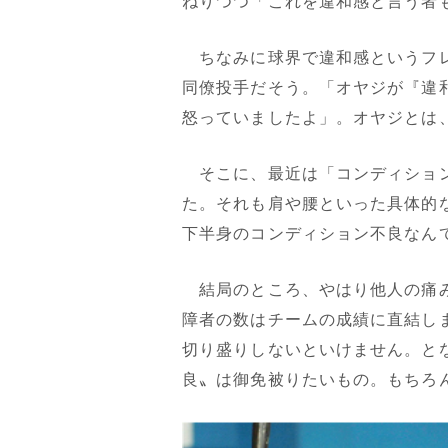
ねりつつ「これを違和感と言う者
ちなみに球界で違和感というフレ
同僚投手だそう。「オヤジが『違
怒っていましたよ」。オヤジとは
そこに、最近は「コンディション
た。それも肩や腰といった具体的
下半身のコンディション不良なん
結局のところ、やはり他人の痛み
障者の数はチームの成績に直結し
切り盛りしないといけません。と
良〟は御免被りたいもの。もちろ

TASK =
All that is wanted is the line with "そこに、最近は「コンディション" and every later line in the entries, reproduced exactly.

PROBLEM SOLUTION =
そこに、最近は「コンディション
た。それも肩や腰といった具体的
下半身のコンディション不良なん
結局のところ、やはり他人の痛み
障者の数はチームの成績に直結し
切り盛りしないといけません。と
良〟は御免被りたいもの。もちろ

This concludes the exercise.